From Jackie Cantwell
Author: Jessica Dorfman Jones
Klonopin Lunch: a Memoir
What happens when a married lawyer with a hum-drum life gets a taste of Sex, Drugs, and Rock-n-Roll? Read this well-crafted memoir to find out. Jessica, a product of New York’s Upper East Side, always played by the rules, which included excelling at the finest schools and marrying her college boyfriend. Enter a handsome guitar teacher, and at the age of thirty, she forgets the life she knew. Their flirtation becomes a full-blown affair, and she starts to take illegal drugs, gets tattooed, and fancies herself a rock star. She writes songs with the guitar teacher’s pal, becomes the lead singer of a fledgling rock band, and stays out ‘til all hours of the night, thus testing the limits of her husband’s understanding and support. This tale of sexual obsession and codependency is painfully honest. She often doesn’t come across as very likeable or sympathetic.

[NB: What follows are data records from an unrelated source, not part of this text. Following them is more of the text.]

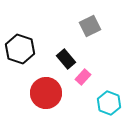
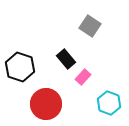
gray square: rotated 30 degrees counterclockwise
black hexagon: moved 18 px down
red circle: moved 11 px down
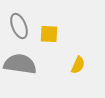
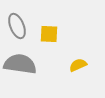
gray ellipse: moved 2 px left
yellow semicircle: rotated 138 degrees counterclockwise
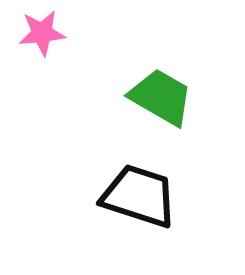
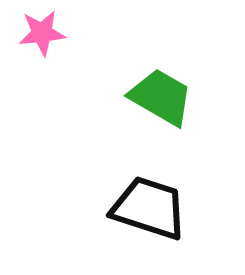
black trapezoid: moved 10 px right, 12 px down
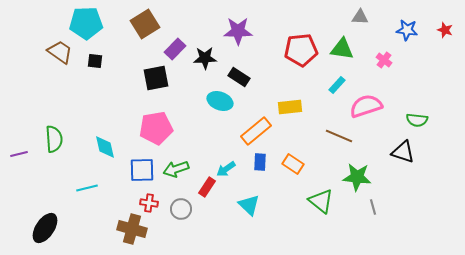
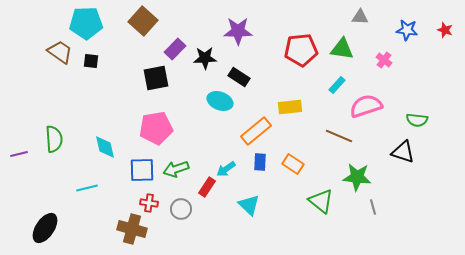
brown square at (145, 24): moved 2 px left, 3 px up; rotated 16 degrees counterclockwise
black square at (95, 61): moved 4 px left
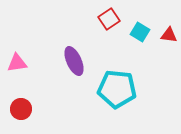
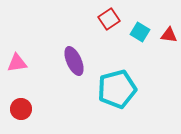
cyan pentagon: rotated 21 degrees counterclockwise
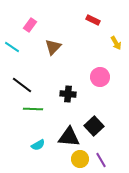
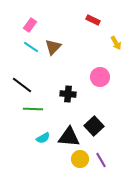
cyan line: moved 19 px right
cyan semicircle: moved 5 px right, 7 px up
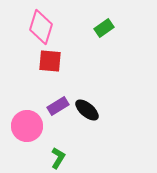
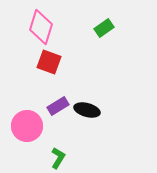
red square: moved 1 px left, 1 px down; rotated 15 degrees clockwise
black ellipse: rotated 25 degrees counterclockwise
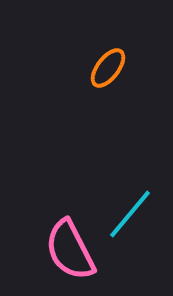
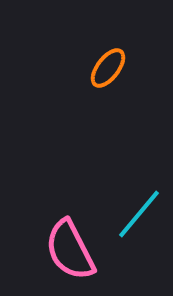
cyan line: moved 9 px right
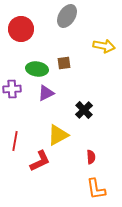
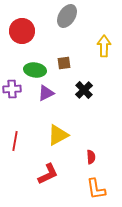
red circle: moved 1 px right, 2 px down
yellow arrow: rotated 100 degrees counterclockwise
green ellipse: moved 2 px left, 1 px down
black cross: moved 20 px up
red L-shape: moved 8 px right, 13 px down
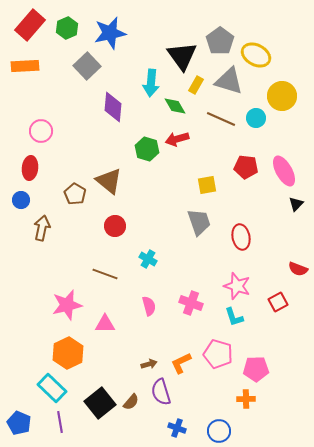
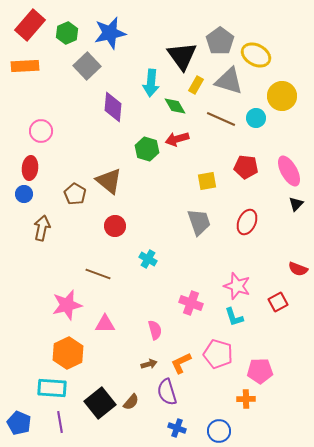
green hexagon at (67, 28): moved 5 px down
pink ellipse at (284, 171): moved 5 px right
yellow square at (207, 185): moved 4 px up
blue circle at (21, 200): moved 3 px right, 6 px up
red ellipse at (241, 237): moved 6 px right, 15 px up; rotated 35 degrees clockwise
brown line at (105, 274): moved 7 px left
pink semicircle at (149, 306): moved 6 px right, 24 px down
pink pentagon at (256, 369): moved 4 px right, 2 px down
cyan rectangle at (52, 388): rotated 40 degrees counterclockwise
purple semicircle at (161, 392): moved 6 px right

Yes, she’s selfish, and yes, she ought to know better. There are very funny sections, including the lunch with her gay pal, where the book gets its title. It could be said that New York City is another character in the book; the evocative descriptions of Manhattan are such that you can almost smell the spilled beer and cigarette smoke in the clubs. There are graphic depictions of sexual activity and drug use, so this book is not for the squeamish or the prudish.
From Andrea Kalinowski
Author: Deborah Blum
The poisoner’s handbook : murder and the birth of forensic medicine in jazz age New York
This was an informative read, especially for those of us into forensics and the history thereof. The dedication exhibited by the early pioneers in New York’s Medical Examiner’s Office was an example of what can be accomplished, even with little monetary funding. If there was no test for a particular lethal substance, the scientists kept chipping away at the problem, experimenting constantly until they arrived at the correct formula for determining toxicity. The leader of the Medical Examiner’s Office instituted reforms which streamlined recovery and handling of the deceased. This was a very informative and enlightening read.